Le perturbateur dans la perturbation, le porte-drapeau de la chanson contestataire, l’ami du peuple, des gueux, des gens en colère, des fous et des femmes venait d’être assassiné en plein jour sur cette terre qu’il chérissait plus que tout au monde. La nouvelle a ricoché comme une balle dans les cœurs. Rapidement en Algérie, et à l’étranger les agences de presse reprennent l’information de la mort de Matoub Lounès en priorité. Les journaux des chaînes françaises s’ouvrent sur son assassinat. Jacques Chirac en voyage en Afrique avait rendu un vibrant hommage dans un message de condoléances à sa famille. En Algérie, l’ENTV poursuit son œuvre de crétinisation, de nihilisme primaire et servile. Ignorant l’importance de la perte de cet artiste, elle parle de tout… de rien en somme. Des autorités, aucun mot. Mais Lounès et ses fans étaient en rupture avec tout ce qui est officiel. Personne ne pouvait s’attendre à un message du président ni du ministère de la culture.

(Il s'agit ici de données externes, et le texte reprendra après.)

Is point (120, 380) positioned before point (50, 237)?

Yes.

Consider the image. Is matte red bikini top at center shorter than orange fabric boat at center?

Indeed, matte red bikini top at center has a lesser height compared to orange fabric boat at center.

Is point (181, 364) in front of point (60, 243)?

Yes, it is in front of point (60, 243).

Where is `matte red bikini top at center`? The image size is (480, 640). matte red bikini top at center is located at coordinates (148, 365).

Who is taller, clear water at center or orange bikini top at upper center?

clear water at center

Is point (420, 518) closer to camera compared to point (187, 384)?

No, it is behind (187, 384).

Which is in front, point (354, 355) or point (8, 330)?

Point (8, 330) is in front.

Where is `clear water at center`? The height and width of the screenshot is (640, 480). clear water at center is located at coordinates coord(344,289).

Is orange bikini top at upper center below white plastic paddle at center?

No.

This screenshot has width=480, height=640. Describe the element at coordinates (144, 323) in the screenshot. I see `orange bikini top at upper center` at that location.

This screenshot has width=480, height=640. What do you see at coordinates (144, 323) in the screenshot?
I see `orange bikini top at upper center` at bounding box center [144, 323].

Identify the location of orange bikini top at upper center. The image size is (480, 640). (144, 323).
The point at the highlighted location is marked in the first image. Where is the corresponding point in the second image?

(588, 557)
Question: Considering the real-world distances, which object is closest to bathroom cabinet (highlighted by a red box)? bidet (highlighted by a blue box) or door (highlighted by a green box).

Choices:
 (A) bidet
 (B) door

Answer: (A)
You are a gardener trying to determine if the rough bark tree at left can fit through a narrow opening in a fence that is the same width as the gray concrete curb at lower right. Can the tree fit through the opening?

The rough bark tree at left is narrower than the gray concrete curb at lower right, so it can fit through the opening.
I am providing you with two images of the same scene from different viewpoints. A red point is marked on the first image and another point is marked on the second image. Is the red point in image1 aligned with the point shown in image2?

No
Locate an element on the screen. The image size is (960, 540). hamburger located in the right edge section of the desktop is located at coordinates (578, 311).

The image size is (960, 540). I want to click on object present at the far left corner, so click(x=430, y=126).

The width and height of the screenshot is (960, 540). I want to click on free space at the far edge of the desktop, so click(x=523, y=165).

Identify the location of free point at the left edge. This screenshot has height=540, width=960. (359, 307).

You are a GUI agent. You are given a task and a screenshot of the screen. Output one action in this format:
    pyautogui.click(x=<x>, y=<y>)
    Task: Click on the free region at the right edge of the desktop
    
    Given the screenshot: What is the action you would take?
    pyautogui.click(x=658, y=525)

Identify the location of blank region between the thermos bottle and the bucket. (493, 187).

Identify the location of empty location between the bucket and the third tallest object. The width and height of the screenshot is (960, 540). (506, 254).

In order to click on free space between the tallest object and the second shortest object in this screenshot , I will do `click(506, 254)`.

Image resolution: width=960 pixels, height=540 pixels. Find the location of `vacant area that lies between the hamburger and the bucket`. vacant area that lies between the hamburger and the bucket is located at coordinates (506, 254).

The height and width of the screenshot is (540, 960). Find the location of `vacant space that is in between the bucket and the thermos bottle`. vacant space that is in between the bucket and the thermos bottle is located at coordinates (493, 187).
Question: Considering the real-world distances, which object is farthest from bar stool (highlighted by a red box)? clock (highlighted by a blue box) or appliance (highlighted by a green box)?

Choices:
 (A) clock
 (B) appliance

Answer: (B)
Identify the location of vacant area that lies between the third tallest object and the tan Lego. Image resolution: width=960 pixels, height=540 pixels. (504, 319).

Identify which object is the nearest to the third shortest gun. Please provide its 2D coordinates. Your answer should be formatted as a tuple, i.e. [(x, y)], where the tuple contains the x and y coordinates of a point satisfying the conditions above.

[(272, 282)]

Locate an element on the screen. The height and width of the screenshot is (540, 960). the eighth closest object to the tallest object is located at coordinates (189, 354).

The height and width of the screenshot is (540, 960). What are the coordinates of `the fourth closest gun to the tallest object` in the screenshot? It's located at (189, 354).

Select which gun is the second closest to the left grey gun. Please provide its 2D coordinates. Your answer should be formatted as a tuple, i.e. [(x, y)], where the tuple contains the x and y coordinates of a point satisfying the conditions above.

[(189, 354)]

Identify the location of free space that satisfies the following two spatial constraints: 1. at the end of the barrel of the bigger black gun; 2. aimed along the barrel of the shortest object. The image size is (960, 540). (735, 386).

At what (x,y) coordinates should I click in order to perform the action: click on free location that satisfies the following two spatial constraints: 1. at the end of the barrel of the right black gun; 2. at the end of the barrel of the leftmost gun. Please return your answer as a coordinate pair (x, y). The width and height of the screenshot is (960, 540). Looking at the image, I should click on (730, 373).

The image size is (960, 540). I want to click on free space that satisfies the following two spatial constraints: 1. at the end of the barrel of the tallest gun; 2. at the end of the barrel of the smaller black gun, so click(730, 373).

Les jours suivants la Kabylie s’embrasent. Des dizaines de manifestations ont lieu partout. L’hôpital de Tizi Ouzou où était évacuée la dépouille du chanteur est envahi par des milliers de jeunes fans. Le jour de son enterrement, des centaines de milliers d’hommes et de femmes sont venus lui rendre un dernier hommage. La foule s’étendait sur plusieurs kilomètres. La route qui menait de la capitale de la Kabylie à Taourirt Moussa était bondé de monde. Jamais sans doute cette région n’avait connu pareille affluence. Jamais enterrement n’avait connu autant de monde. C’était l’avant-dernier hommage des admirateurs du poète. Le dernier est d’écouter toujours ses chansons. Il y a quelques jours cinq éditeurs véreux ont été condamnés par la justice pour pillage de l’œuvre de Lounès. Beaucoup ont profité de sa mort pour repiquer son œuvre et la vendre sans retenue.

Qui a tué Matoub Lounès ?

Reste à trouver ses assassins et les passer en jugement. Depuis dix ans, deux prévenus sont en prison. Malik Madjnoune et Abdelhakim Chenoui réclament un jugement. Mais le procès est renvoyé depuis pas mal d’années. Dans ce crime, la justice ne semble pas avoir pris le chemin le plus court pour savoir qui est véritablement derrière l’assassinat de Matoub Lounès. A chaque veille du 25 juin, on promet un procès, puis on le renvoie.



* Reconstitution à partir du témoignage de son épouse Nadia.